What is going on: The Federal Chancellor speaks of data spaces. Instead of “cash for clunkers” as an aid for the automotive industry there will be a data space now (Delhaes 2020, Benrath & Löhr 2021). So, what exactly is a data space? We’re all familiar with data storage. Old hands still remember punch cards and magnetic tapes. And then hard disks and USB sticks. In companies, there are databases and data warehouses. And since the well-known article on the Internet of Things (IoT) by experts Porter & Heppelmann, in the Harvard Business Review, there has been a trend towards data lakes (2015).
Von Daten zu Informationen und zu Erkenntnissen
From data to information to insight
So today, it is easy for a data scientist to drown in such data lake while searching for relevant data. Figure 1 highlights the importance of finding the right data, not any data, but the data with the information in it (information’s ore) that is required to generate insight for business impact. As a result, the search for data and data preparation to extract the information often account for more than 80% of the time budget of a data analytics project (read more here on our empirical study on “Data is broken: The data productivity crisis,” link). And the big avalanche of data is still to come (see Figure 2). So, the time seems ripe for new approaches to data storage anyway, such as data spaces.
What is a data space?
The German federal government’s data strategy describes a data space as “a shared, trusted space for transactions with data. A data space is based on shared standards (or values, technologies, interfaces), for example, that permit or promote transactions with data.” (Federal government 2021; see also Figure 3 for further definitions). Essentially, data spaces reverse the traditional logic of data storage. The OpenDEI project describes a dataspace as follows “A data space is defined as a decentralised infrastructure for trustworthy data sharing and exchange in data ecosystems based on commonly agreed principles” (OpenDEI project: Design principles for Data Spaces p. 23).
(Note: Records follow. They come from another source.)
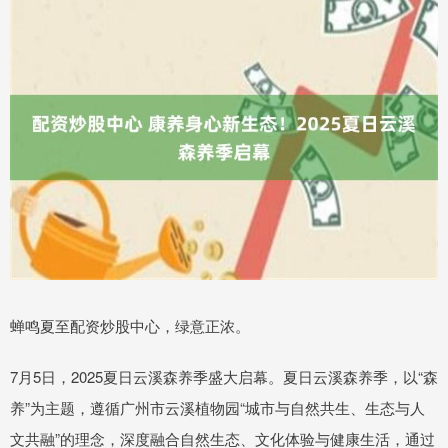
蝉鸣夏至配资炒股中心，绿意正浓。
7月5日，2025夏日云溪森养季盛大启幕。夏日云溪森养季，以“森
养”为主题，遵循广州市云溪植物园“城市与自然共生、生态与人
文共融”的理念，深度融合自然生态、文化体验与健康生活，通过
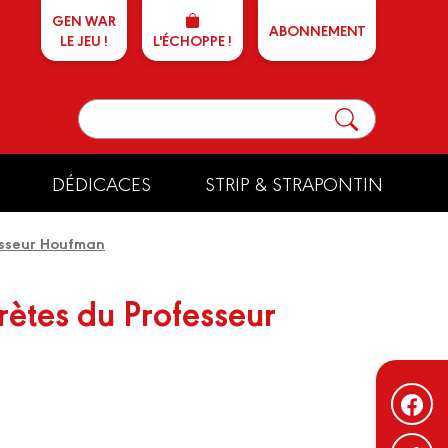
GEN WAR
ABONNEMENT
LE JEU !
L'ÉCHOPPE !
DÉDICACES
STRIP & STRAPONTIN
esseur Houfman
rètes du Professeur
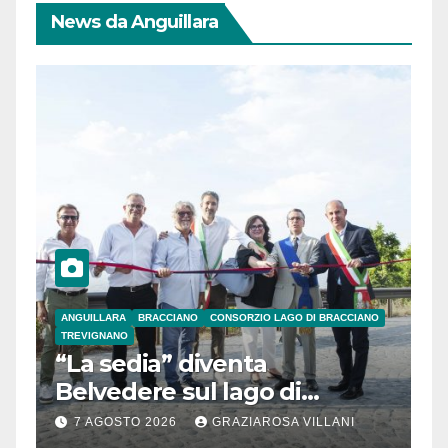
News da Anguillara
ANGUILLARA
BRACCIANO
CONSORZIO LAGO DI BRACCIANO
TREVIGNANO
“La sedia” diventa
Belvedere sul lago di
Bracciano: ieri
7 AGOSTO 2026
GRAZIAROSA VILLANI
l’inaugurazione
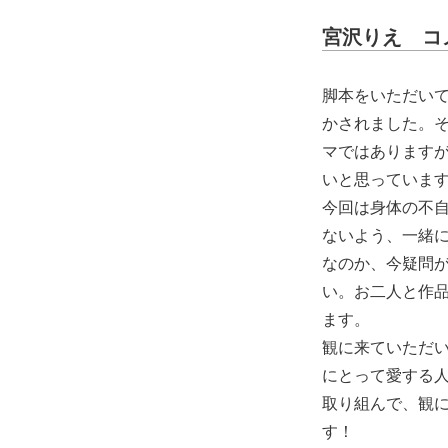
宮沢りえ コ
脚本をいただい
かされました。
マではあります
いと思っていま
今回は身体の不
ないよう、一緒
なのか、今疑問
い。お二人と作
ます。
観に来ていただ
にとって愛する
取り組んで、観
す！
It is no longer so important to store all data centrally. Instead it is crucial to ensure that an application, such as a correlation analysis or deep learning algorithm, receives the right data in the right quantity. Just-in-time data sharing, so-to-speak, instead of central data storage. However, the problem to date has been that those involved in a data transaction often do not trust each other to actually share data. There are various reasons for this, including worry about competitive advantage and data protection. In short, data sovereignty, the right to retain control over your own data, is often lost (see Figure 4). As soon as a file is sent, anything can happen to it. New technology, such as the International Data Spaces (IDS) standard, can help here. Even if two parties do not trust each other, because they are competitors, for example, they can still trust in a data transaction that benefits both an end customer and the two parties themselves.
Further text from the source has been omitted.